**About this exercise:**
Take each line below that has "toda" and copy it.

*** Data excerpts ***

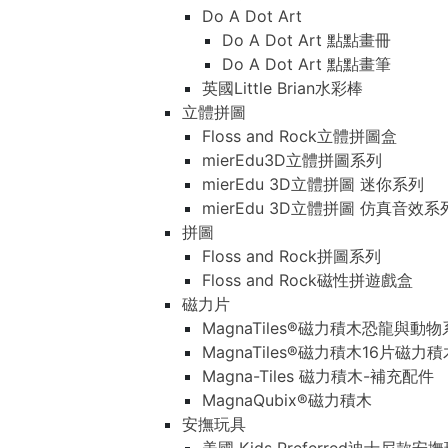
Do A Dot Art
Do A Dot Art 點點畫冊
Do A Dot Art 點點畫筆
英國Little Brian水彩棒
立體拼圖
Floss and Rock立體拼圖盒
mierEdu3D立體拼圖系列
mierEdu 3D立體拼圖 迷你系列
mierEdu 3D立體拼圖 仿真音效系
拼圖
Floss and Rock拼圖系列
Floss and Rock磁性拼遊戲盒
磁力片
MagnaTiles®磁力積木恐龍與動
MagnaTiles®磁力積木16片磁力
Magna-Tiles 磁力積木-補充配件
MagnaQubix®磁力積木
安撫玩具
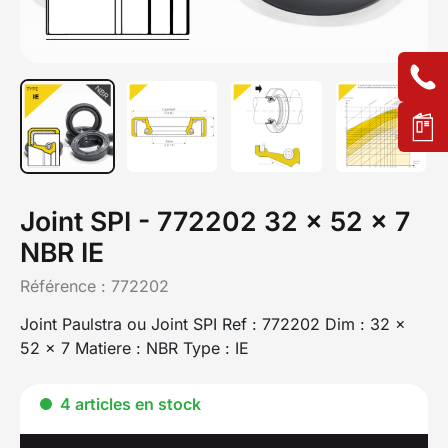
Joint SPI - 772202 32 x 52 x 7
NBR IE
Référence :
772202
Joint Paulstra ou Joint SPI Ref : 772202 Dim : 32 x
52 x 7 Matiere : NBR Type : IE
4 articles en stock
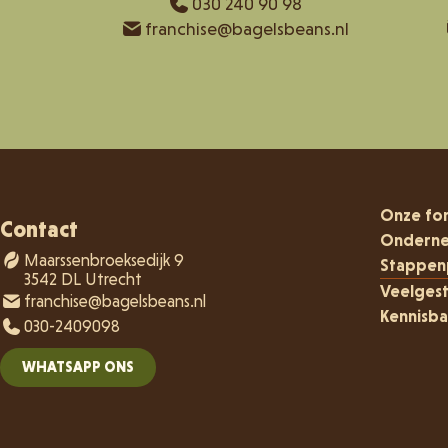
030 240 90 98
franchise@bagelsbeans.nl
Onze fo
Contact
Ondern
Maarssenbroeksedijk 9
Stappen
3542 DL Utrecht
Veelges
franchise@bagelsbeans.nl
Kennisba
030-2409098
WHATSAPP ONS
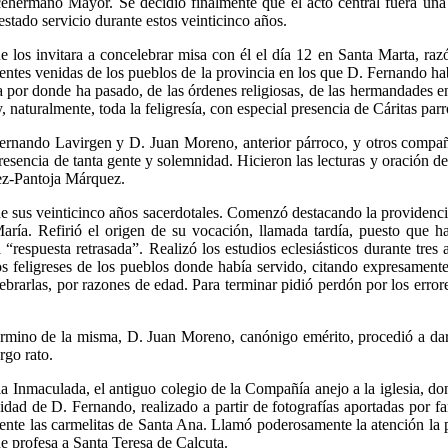
cehermano Mayor. Se decidió finalmente que el acto central fuera una 
estado servicio durante estos veinticinco años.
 los invitara a concelebrar misa con él el día 12 en Santa Marta, razó
 gentes venidas de los pueblos de la provincia en los que D. Fernando 
 por donde ha pasado, de las órdenes religiosas, de las hermandades en
, naturalmente, toda la feligresía, con especial presencia de Cáritas pa
ernando Lavirgen y D. Juan Moreno, anterior párroco, y otros compañer
esencia de tanta gente y solemnidad. Hicieron las lecturas y oración de 
ez-Pantoja Márquez.
e sus veinticinco años sacerdotales. Comenzó destacando la providencia
ría. Refirió el origen de su vocación, llamada tardía, puesto que 
respuesta retrasada”. Realizó los estudios eclesiásticos durante tres
los feligreses de los pueblos donde había servido, citando expresament
lebrarlas, por razones de edad. Para terminar pidió perdón por los erro
término de la misma, D. Juan Moreno, canónigo emérito, procedió a dar
rgo rato.
 la Inmaculada, el antiguo colegio de la Compañía anejo a la iglesia, 
idad de D. Fernando, realizado a partir de fotografías aportadas por fa
mente las carmelitas de Santa Ana. Llamó poderosamente la atención la 
 profesa a Santa Teresa de Calcuta.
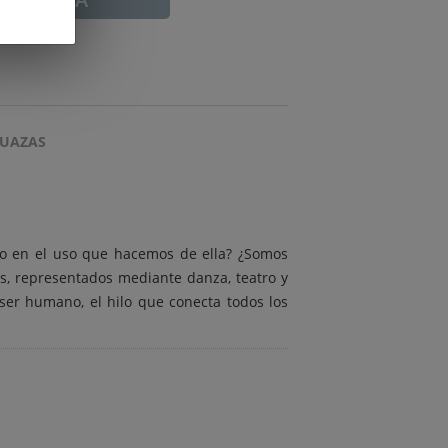
GUAZAS
 o en el uso que hacemos de ella? ¿Somos
es, representados mediante danza, teatro y
 ser humano, el hilo que conecta todos los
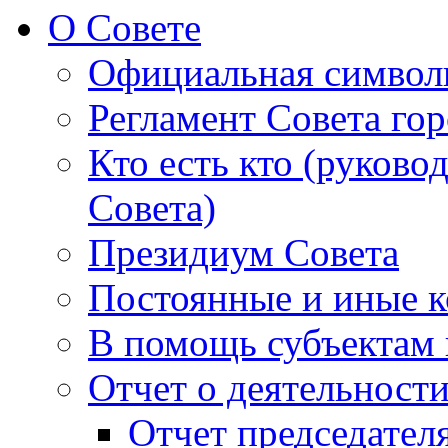
О Совете
Официальная символ
Регламент Совета гор
Кто есть кто (руково
Совета)
Президиум Совета
Постоянные и иные к
В помощь субъектам 
Отчет о деятельност
Отчет председателя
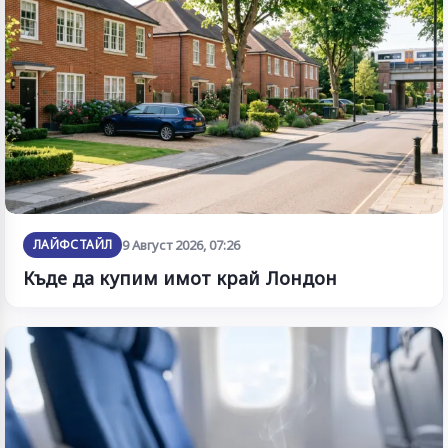
ЛАЙФСТАЙЛ
9 Август 2026, 07:26
Къде да купим имот край Лондон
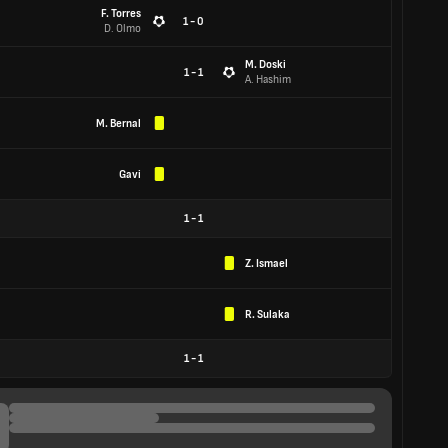
F. Torres
1 - 0
D. Olmo
M. Doski
1 - 1
A. Hashim
M. Bernal
Gavi
1
-
1
Z. Ismael
R. Sulaka
1
-
1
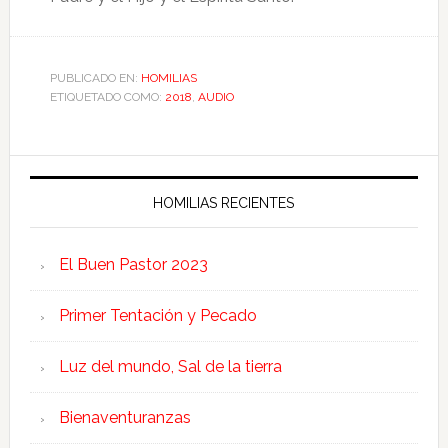
PUBLICADO EN:
HOMILIAS
ETIQUETADO COMO:
2018
,
AUDIO
HOMILIAS RECIENTES
El Buen Pastor 2023
Primer Tentación y Pecado
Luz del mundo, Sal de la tierra
Bienaventuranzas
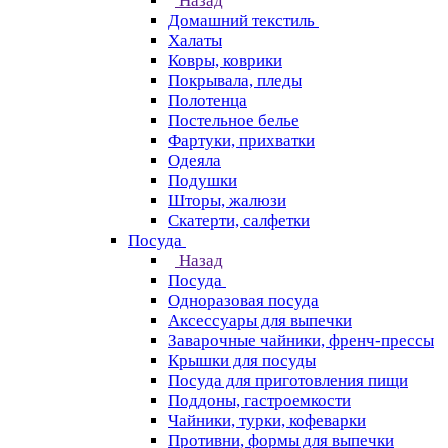
Назад
Домашний текстиль
Халаты
Ковры, коврики
Покрывала, пледы
Полотенца
Постельное белье
Фартуки, прихватки
Одеяла
Подушки
Шторы, жалюзи
Скатерти, салфетки
Посуда
Назад
Посуда
Одноразовая посуда
Аксессуары для выпечки
Заварочные чайники, френч-прессы
Крышки для посуды
Посуда для приготовления пищи
Поддоны, гастроемкости
Чайники, турки, кофеварки
Противни, формы для выпечки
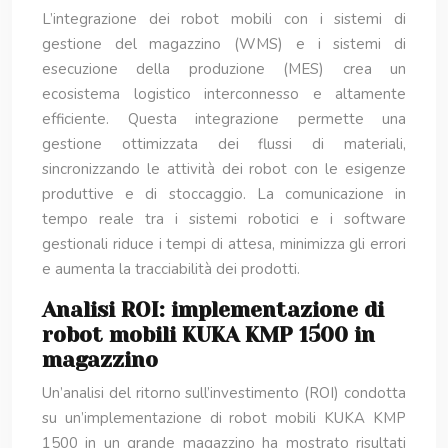
L’integrazione dei robot mobili con i sistemi di
gestione del magazzino (WMS) e i sistemi di
esecuzione della produzione (MES) crea un
ecosistema logistico interconnesso e altamente
efficiente. Questa integrazione permette una
gestione ottimizzata dei flussi di materiali,
sincronizzando le attività dei robot con le esigenze
produttive e di stoccaggio. La comunicazione in
tempo reale tra i sistemi robotici e i software
gestionali riduce i tempi di attesa, minimizza gli errori
e aumenta la tracciabilità dei prodotti.
Analisi ROI: implementazione di
robot mobili KUKA KMP 1500 in
magazzino
Un’analisi del ritorno sull’investimento (ROI) condotta
su un’implementazione di robot mobili KUKA KMP
1500 in un grande magazzino ha mostrato risultati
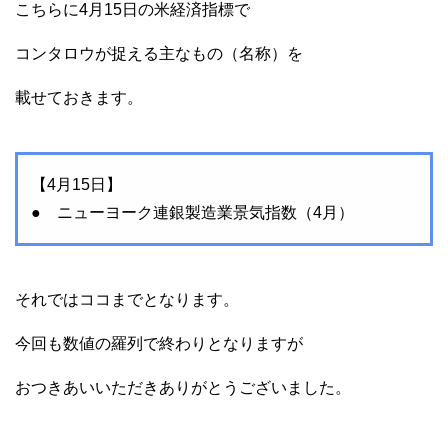
こちらに4月15日の米経済指標で
コンタロウが捉える主なもの（名称）を
載せておきます。
【4月15日】
● ニューヨーク連銀製造業景気指数（4月）
それではココまでとなります。
今回も数値の羅列で終わりとなりますが
おつきあいいただきありがとうございました。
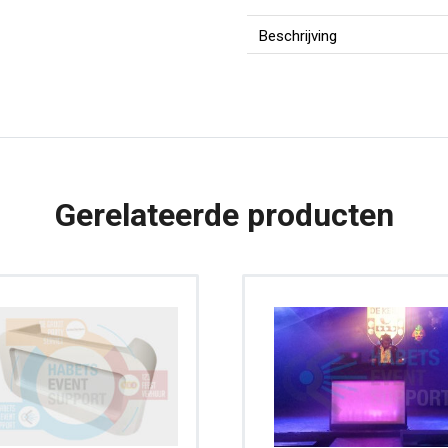
|
Chesterfield
Beschrijving
|
Wit
Leder
|
197
Gerelateerde producten
cm
aantal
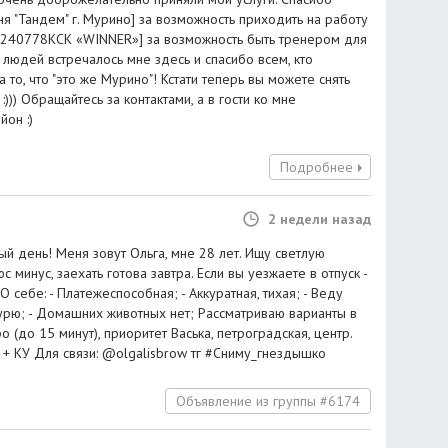
 "Тандем" г. Мурино] за возможность приходить на работу
98240778КСК «WINNER»] за возможность быть тренером для
людей встречалось мне здесь и спасибо всем, кто
а то, что "это же Мурино"! Кстати теперь вы можете снять
:))) Обращайтесь за контактами, а в гости ко мне
йон :)
Подробнее
2 недели назад
й день! Меня зовут Ольга, мне 28 лет. Ищу светлую
 минус, заехать готова завтра. Если вы уезжаете в отпуск -
О себе: - Платежеспособная; - Аккуратная, тихая; - Веду
курю; - Домашних животных нет; Рассматриваю варианты в
 (до 15 минут), приоритет Васька, петроградская, центр.
 + КУ Для связи: @olgalisbrow тг #Сниму_гнездышко
Объявление из группы #6174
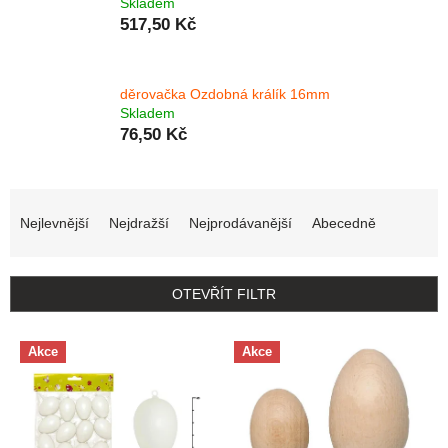
Skladem
517,50 Kč
děrovačka Ozdobná králík 16mm
Skladem
76,50 Kč
Řazení produktů
Nejlevnější
Nejdražší
Nejprodávanější
Abecedně
OTEVŘÍT FILTR
Výpis produktů
Akce
Akce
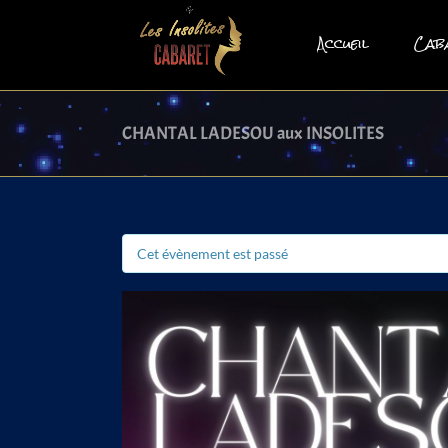
Skip
to
Accueil
Cab
content
CHANTAL LADESOU aux INSOLITES
Cet évènement est passé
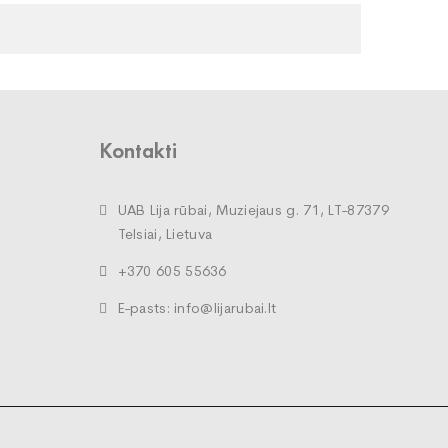
Kontakti
UAB Lija rūbai, Muziejaus g. 71, LT-87379
Telsiai, Lietuva
+370 605 55636
E-pasts: info@lijarubai.lt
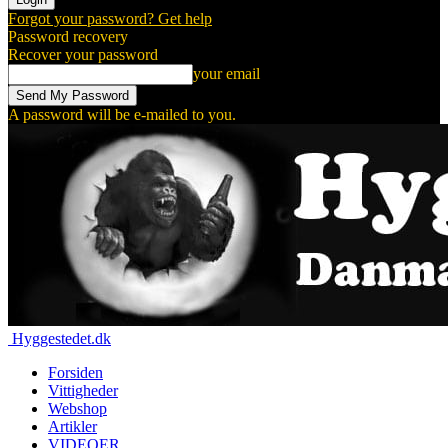
Forgot your password? Get help
Password recovery
Recover your password
your email
A password will be e-mailed to you.
Hyggestedet.dk
Forsiden
Vittigheder
Webshop
Artikler
VIDEOER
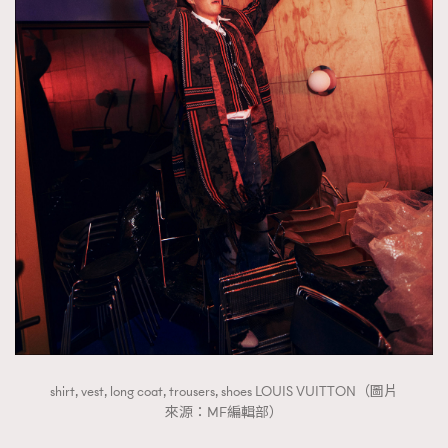
shirt, vest, long coat, trousers, shoes LOUIS VUITTON（圖片
來源：MF編輯部）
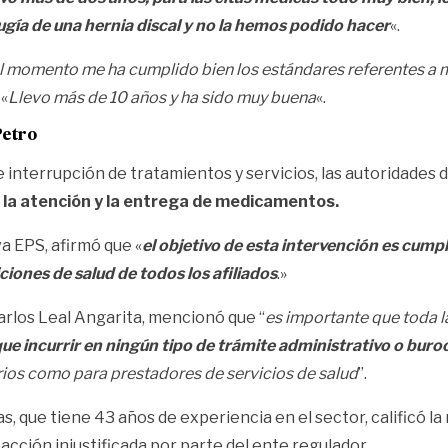
gía de una hernia discal y no la hemos podido hacer
«.
l momento me ha cumplido bien los estándares referentes a mis
 «
Llevo más de 10 años y ha sido muy buena
«.
Petro
 interrupción de tratamientos y servicios, las autoridades d
n la atención y la entrega de medicamentos.
a EPS, afirmó que «
el objetivo de esta intervención es cump
ciones de salud de todos los afiliados
.»
arlos Leal Angarita, mencionó que “
es importante que toda la
ue incurrir en ningún tipo de trámite administrativo o buro
arios como para prestadores de servicios de salud
”.
s, que tiene 43 años de experiencia en el sector, calificó l
 acción injustificada por parte del ente regulador.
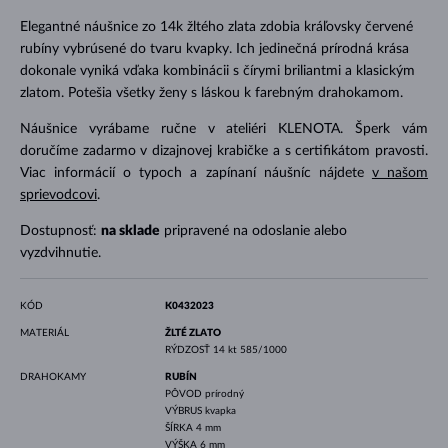
Elegantné náušnice zo 14k žltého zlata zdobia kráľovsky červené
rubíny vybrúsené do tvaru kvapky. Ich jedinečná prírodná krása
dokonale vyniká vďaka kombinácii s čírymi briliantmi a klasickým
zlatom. Potešia všetky ženy s láskou k farebným drahokamom.
Náušnice vyrábame ručne v ateliéri KLENOTA. Šperk vám
doručíme zadarmo v dizajnovej krabičke a s certifikátom pravosti.
Viac informácií o typoch a zapínaní náušníc nájdete
v našom
sprievodcovi
.
Dostupnosť:
na sklade
pripravené na odoslanie alebo
vyzdvihnutie.
KÓD
K0432023
MATERIÁL
ŽLTÉ ZLATO
RÝDZOSŤ
14 kt 585/1000
DRAHOKAMY
RUBÍN
PÔVOD
prírodný
VÝBRUS
kvapka
ŠÍRKA
4 mm
VÝŠKA
6 mm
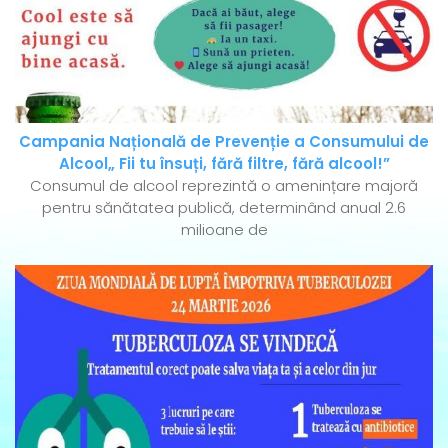
Campania Națională de Prevenție a Consumului de
Alcool„ Fii tu însuți, fără filtre, fără alcool!”
Consumul de alcool reprezintă o amenințare majoră
pentru sănătatea publică, determinând anual 2.6
milioane de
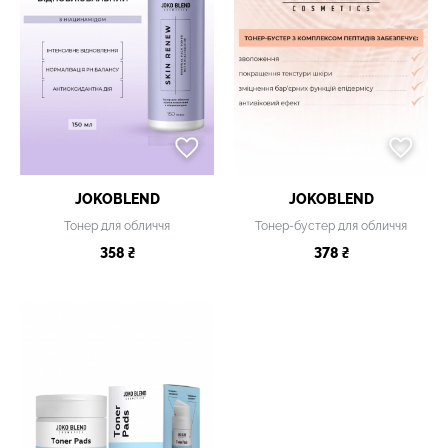
JOKOBLEND
JOKOBLEND
Тонер для обличчя
Тонер-бустер для обличчя
358 ₴
378 ₴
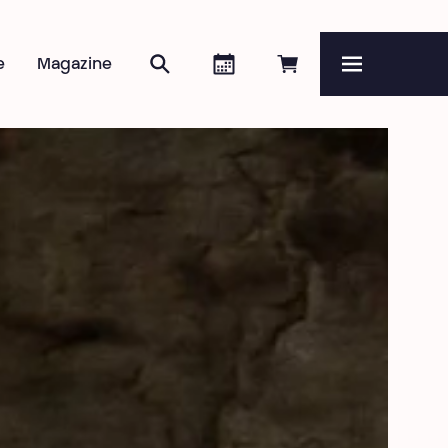
Rechercher
Agenda
Réserver en ligne
e
Magazine
Menu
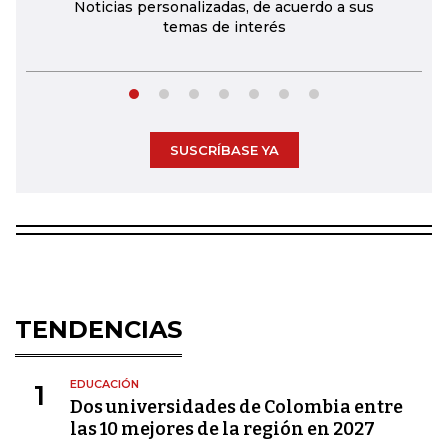
Noticias personalizadas, de acuerdo a sus
temas de interés
SUSCRÍBASE YA
TENDENCIAS
EDUCACIÓN
1
Dos universidades de Colombia entre
las 10 mejores de la región en 2027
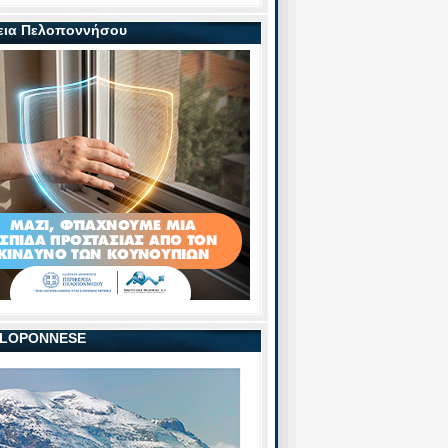
εια Πελοποννήσου
PELOPONNESE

*** End of Data excerpts ***

**Output of the task:**
, naturalmente, toda la feligresía, con especial presencia de Cáritas pa
es importante que toda la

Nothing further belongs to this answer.